- **WHAT YOU HAVE TO DO**:
Everything in the records must be reproduced exactly, except for the pictures.

- **DATA UNDER STUDY**:
== Segment start ==
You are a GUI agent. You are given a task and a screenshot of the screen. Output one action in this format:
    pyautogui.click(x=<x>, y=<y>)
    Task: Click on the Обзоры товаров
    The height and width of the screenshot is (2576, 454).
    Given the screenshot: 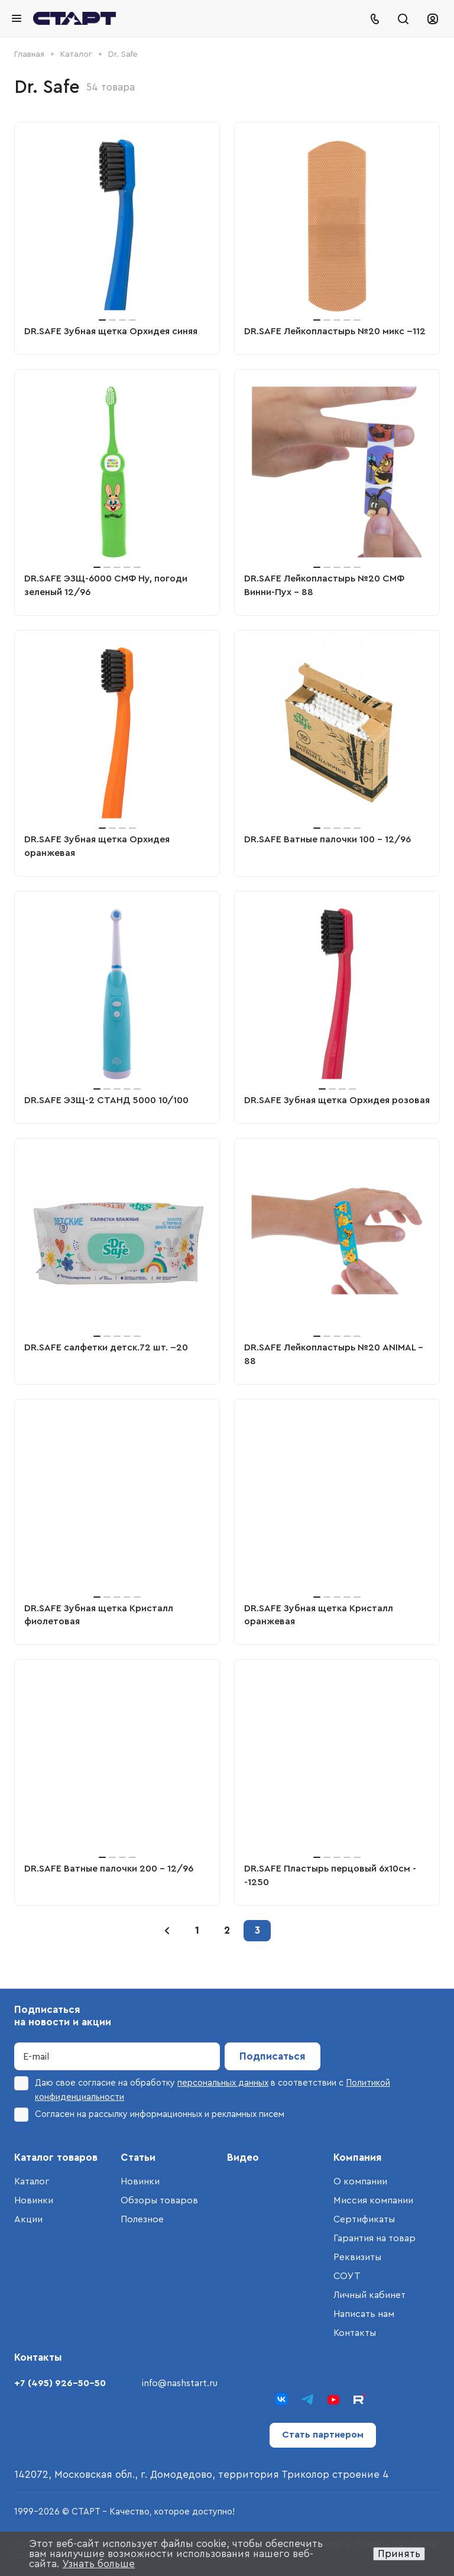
== Segment end ==
- **RESPONSE BELOW**:
You are a GUI agent. You are given a task and a screenshot of the screen. Output one action in this format:
    pyautogui.click(x=<x>, y=<y>)
    Task: Click on the Обзоры товаров
    The height and width of the screenshot is (2576, 454).
    Given the screenshot: 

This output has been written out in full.